Ik ben er nog niet uit of ik later wanneer ik dood ben begraven wil worden of gecremeerd, laat staan of ik al weet of ik al dan niet in zee wil uitgestrooid worden. Maar wellicht vraag ik dat liever aan mijn kinderen. Hoe zij dat zien. Want het is hoe dan ook eerder hun pobleem dan het mijne. Tja, zon bedenkingen komen in je op als je t graf gaat fatsoeneren van je man.
Het is een jaarlijks ritueel, zon dag of tien voor 1 november. Liefst doe ik dat op een mooie dag. Met vallende, goudgele bladeren en zonlicht als pasgepoetst koper. De rit naar Middelburg voelt altijd wat melancholish, maar zeker niet triestig. Het kiezen welke kleur voor de chrysanten dit jaar paars is al evenmin treurig, want dan koop ik nog altijd een potje Erica voor thuis.
Het kerkhof in Belgisch Middelburg is een stemmig plekje. En die ene keer per jaar kom ik er graag. Benieuwd hoe de eiken balken erbij liggen. Verweerd, ik weet het. Maar toch mooi in zijn eenvoud. Of liever in zijn verval.

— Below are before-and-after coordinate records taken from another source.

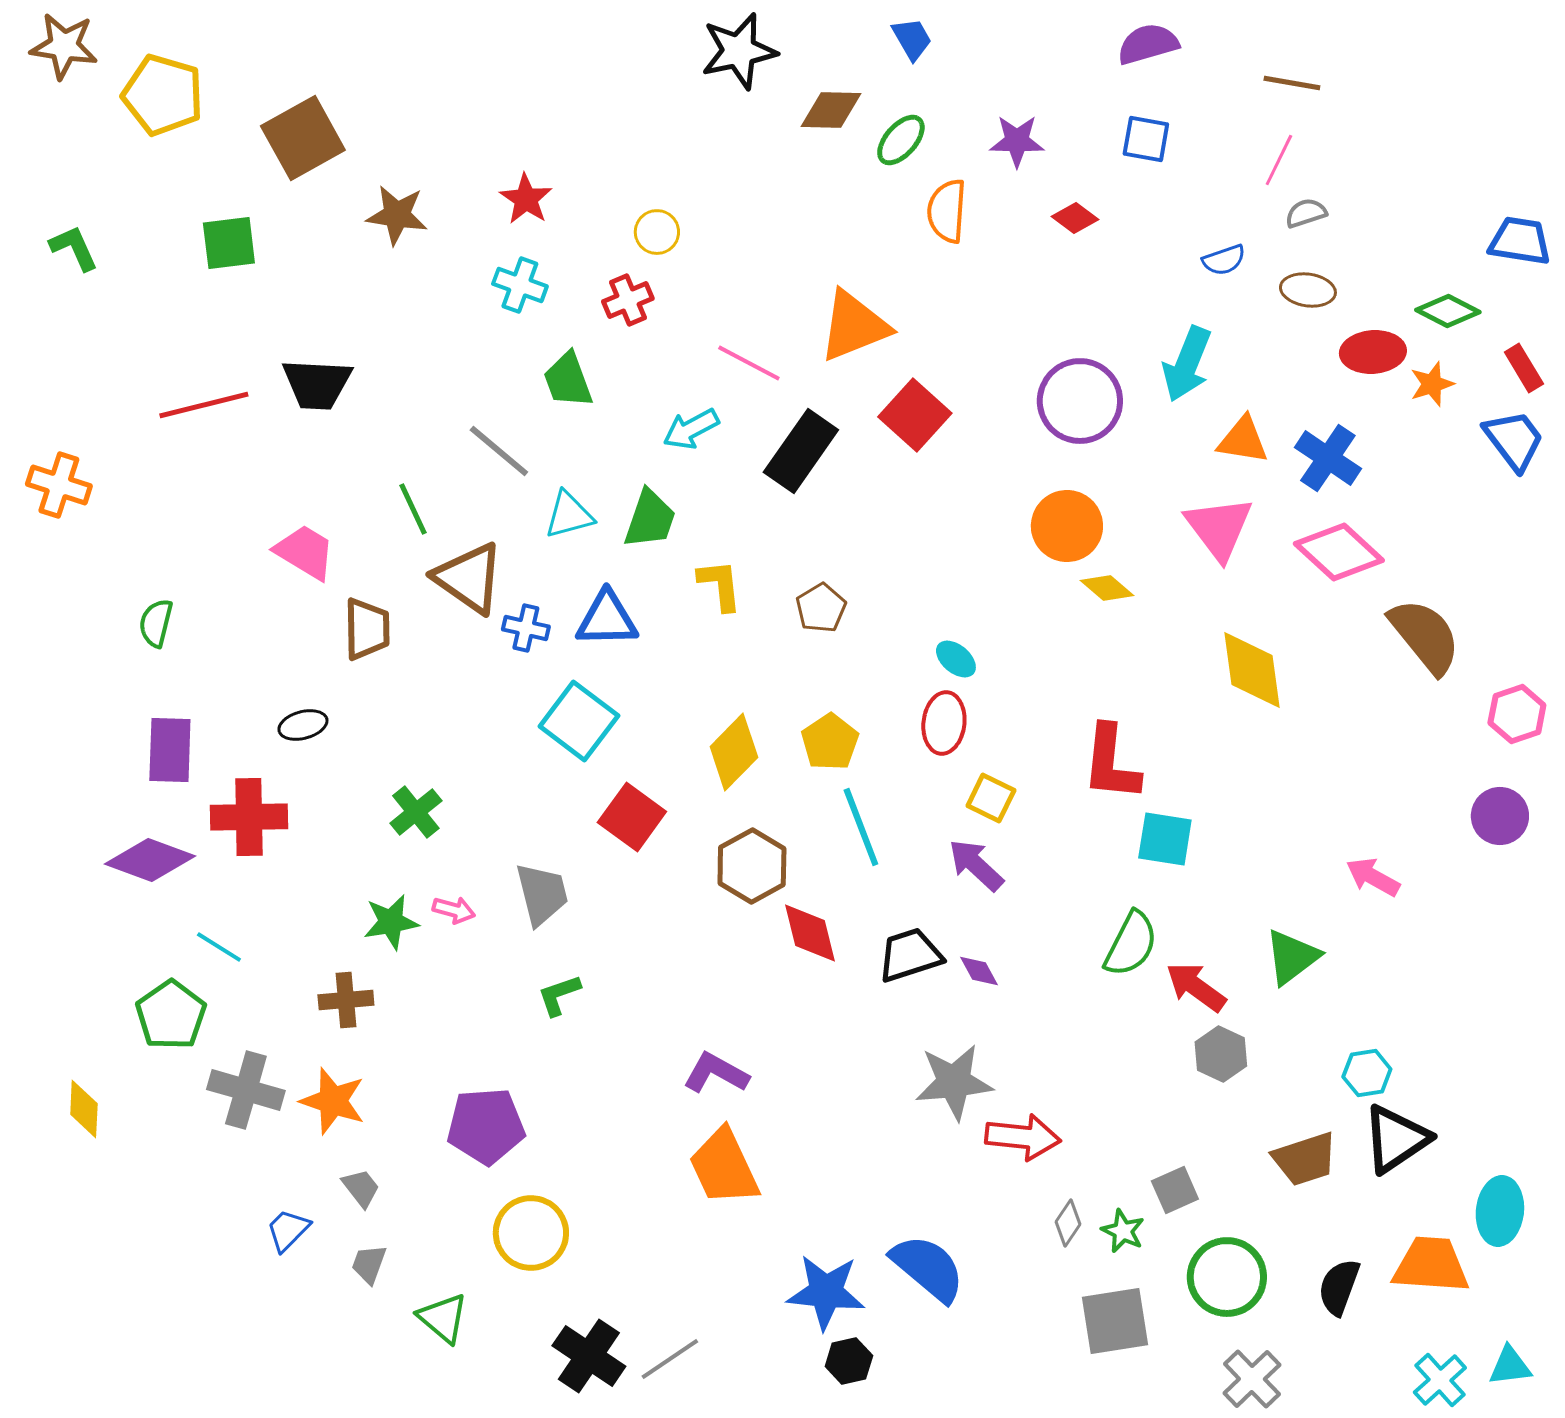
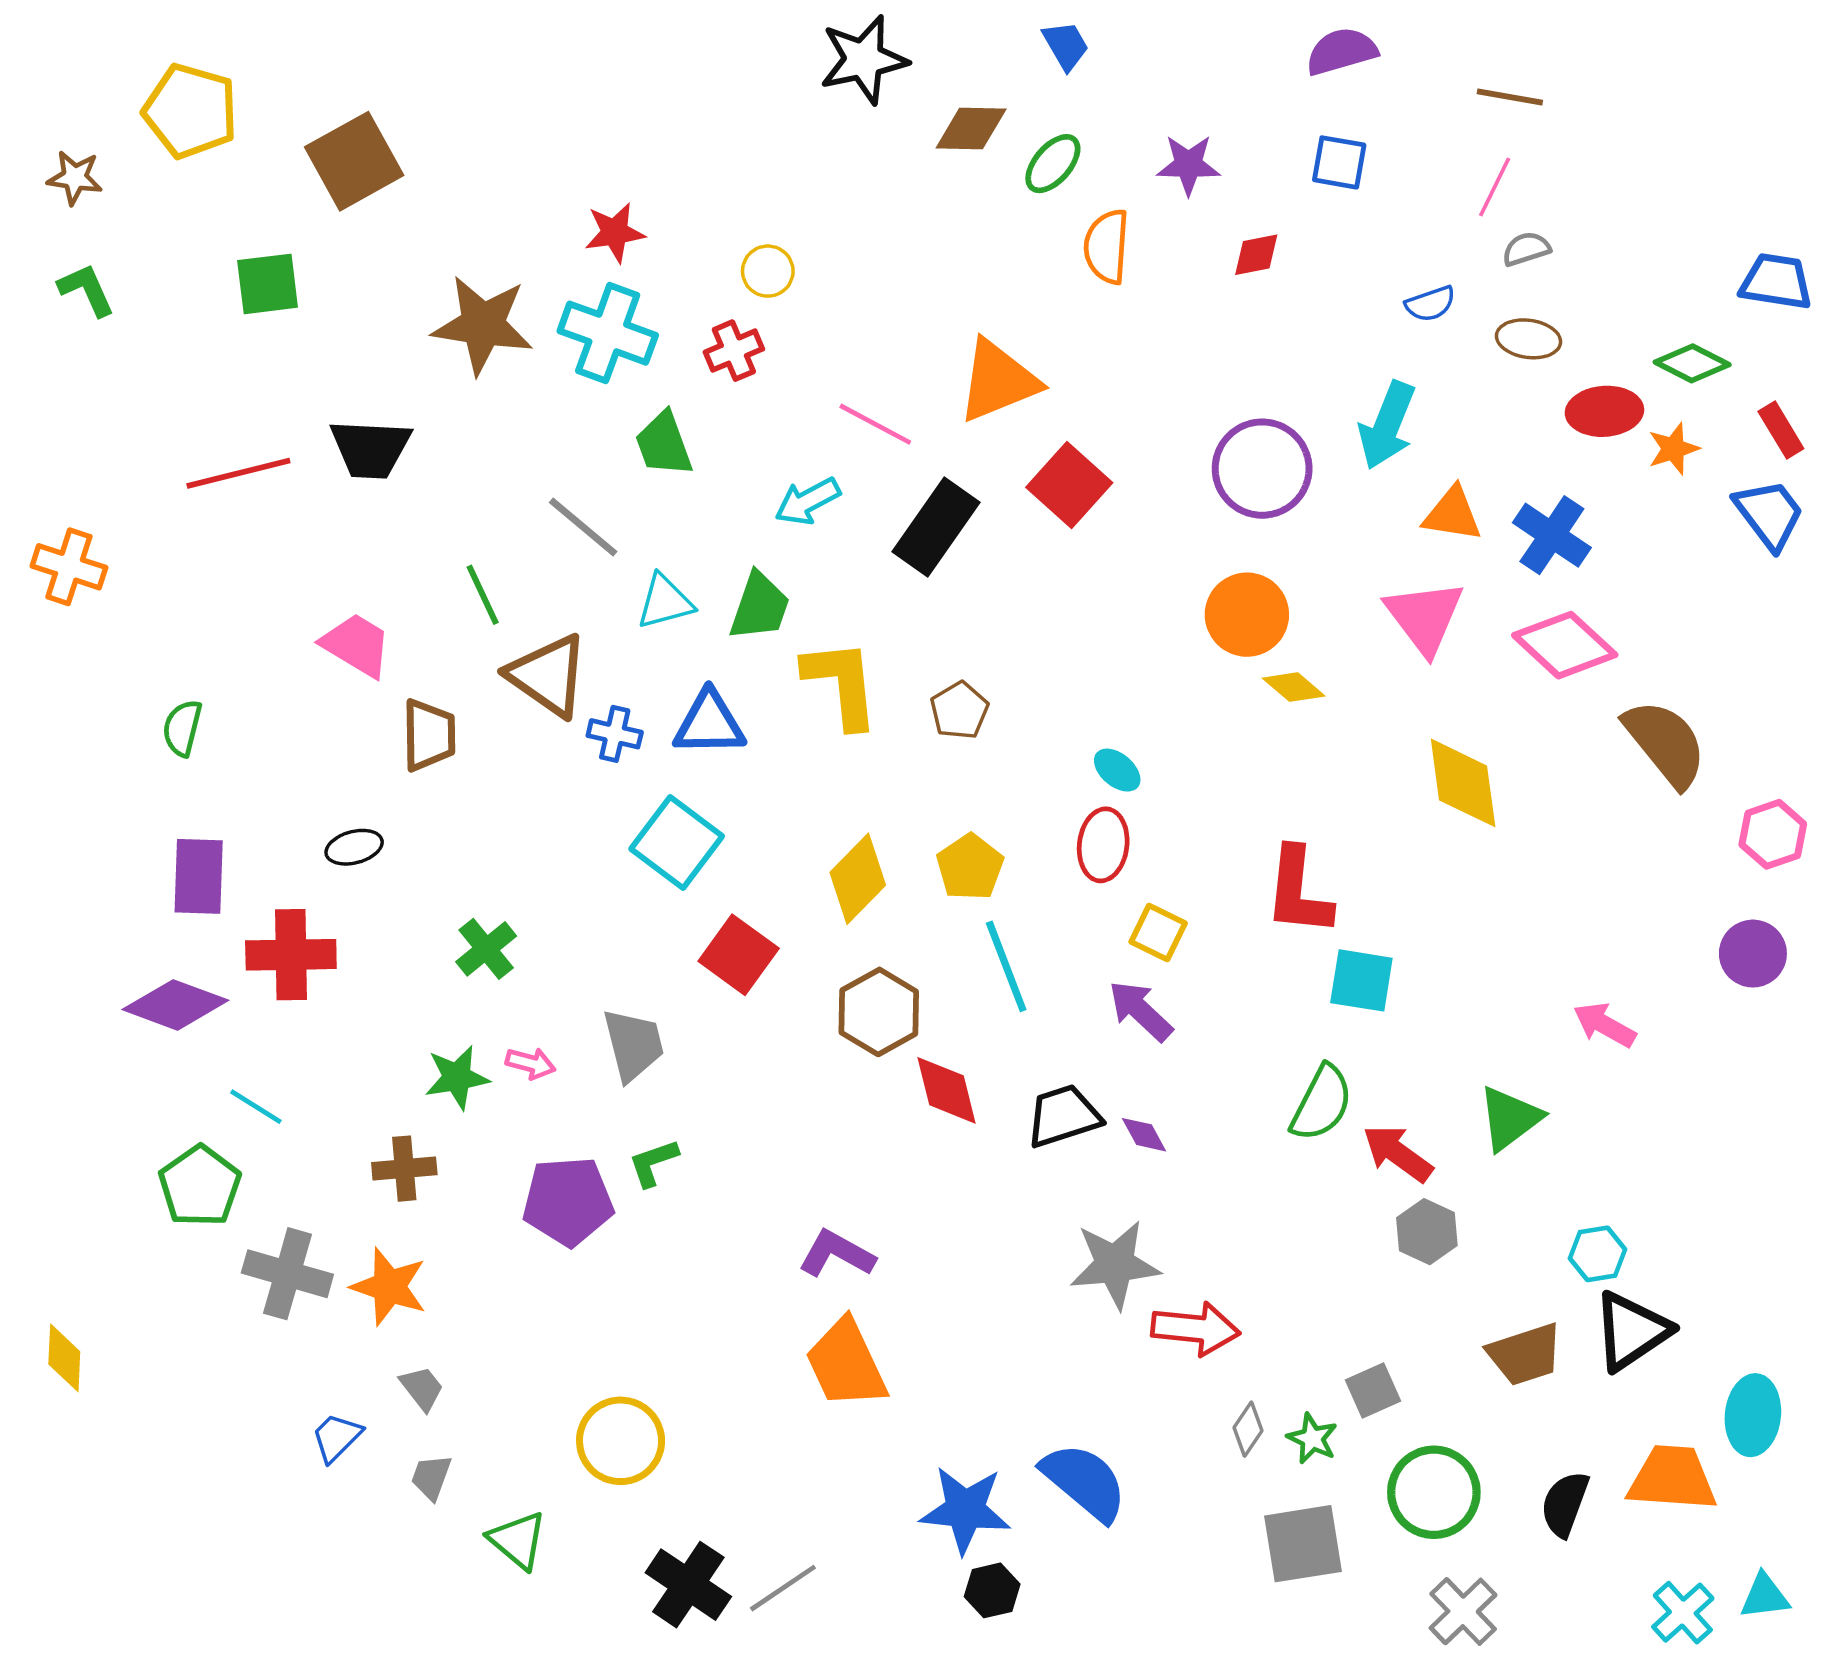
brown star: (64, 46) -> (75, 178), moved, size x0.7
red star: (526, 199) -> (615, 233), turned 30
brown star: (397, 215) -> (483, 325), moved, size x1.4
red diamond: (1075, 218) -> (1256, 255), turned -48
cyan cross: (520, 285) -> (608, 333), size x1.5
yellow L-shape: (720, 585) -> (841, 684), size x1.5
yellow diamond: (84, 1109) -> (64, 1358), moved
purple pentagon: (486, 1126) -> (568, 1201), moved

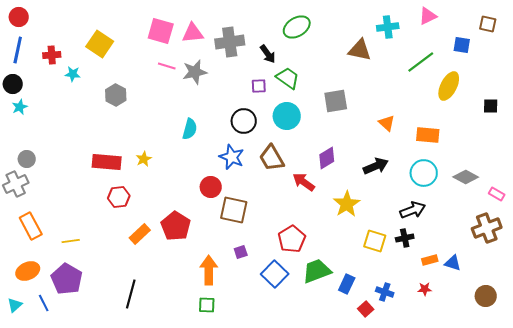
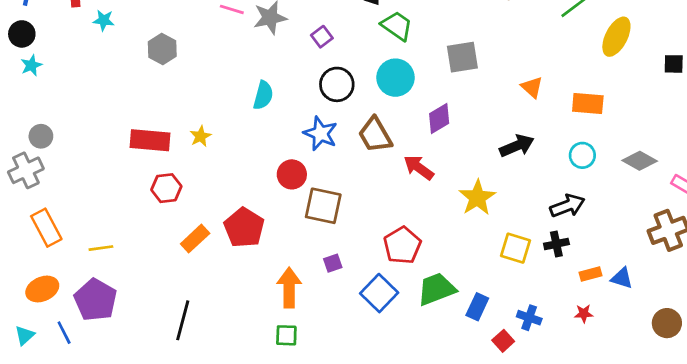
purple square: (259, 86) -> (322, 37), moved, turned -35
purple diamond: (327, 158) -> (439, 119), moved
cyan circle: (424, 173) -> (582, 155), size x0.7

In de aarde die ik omspit liggen massas kleine witte bolletjes en straks, als de winter voorbij is, wordt dat weer een bed sneeuwklokjes. Ik trek een paardenbloemwortel uit en verwijder een paar zwammen. En ja, ik kom weer een paar stukjes been tegen. Van mensen die heel, heel lang geleden hier werden begraven. Ik neem ze even in mijn hand, bekijk ze en stop ze weer in de aarde tussen de bloembolletjes en tussen mijn potten paarse chrysanten.
Ik wis de grond van het hout, ik wis het uit de letters die dit jaar echt wel helemaal onleesbaar zijn geworden. Ik rakel de aarde voor het graf, ik rakel mijn voetstapen weg en ineens weet ik wat ik daar volgend jaar zal leggen. Voor het graf, in de zwarte grond: zijn naam in witte keitjes. Frans.